Since, DP is perpendicular to AB.

By condition of perpendicularity,

m₁ · m₂ = – 1

⇒ 5 · m₂ = – 1

⇒ m₂ = `-1/5`

Now, equation of DP, having slope `(-1/5)` and passing the point (– 4, – 3) is

(y – y₁) = m₂(x – x₁)

⇒ (y + 3) = `-1/5(x + 4)`

⇒ 5y + 15 = – x – 4

⇒ x + 5y = – 19  ...(ii)

On adding equations (i) and (ii), then we get the intersection point P.
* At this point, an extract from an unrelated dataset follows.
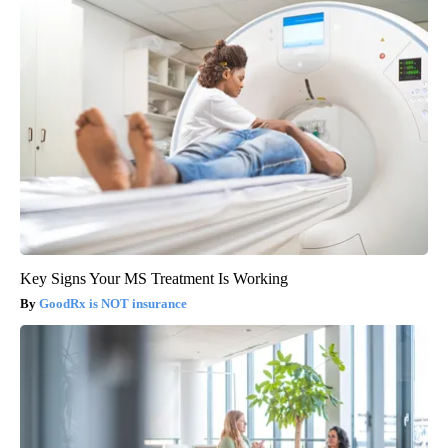
Key Signs Your MS Treatment Is Working
GoodRx is NOT insurance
Put the value of y from equation (i) in equation (ii), we get

x + 5(5x – 7) = – 19   ...[Using equation (i)]

⇒ x + 25x – 35 = – 19

⇒ 26x = 16

∴ x = `8/13`

Put the value of x in equation (i), we get

y = `5(8/13) - 7 = 40/13 - 7`

⇒ y = `(40 - 91)/13`

⇒ y = `(-51)/13`

∴ Coordinates of point P ≡ `(8/13, (-51)/13)`

So, length of the height of a parallelogram,

DP = `sqrt((8/13 + 4)^2 + ((-51)/13 + 3)^2`   ...`[∵ "By distance formula, distance between two points"  (x_1, y_1)  "and"  (x_2, y_2)  "is"  d = sqrt((x_2 - x_1)^2 + (y_2 - y_1)^2)]`

⇒ DP = `sqrt((60/13)^2 + ((-12)/13)^2`

= `1/13 sqrt(3600 + 144)`

= `1/13 sqrt(3744)`

= `(12sqrt(26))/13`

Hence, the required length of height of a parallelogram is `(12sqrt(26))/13`.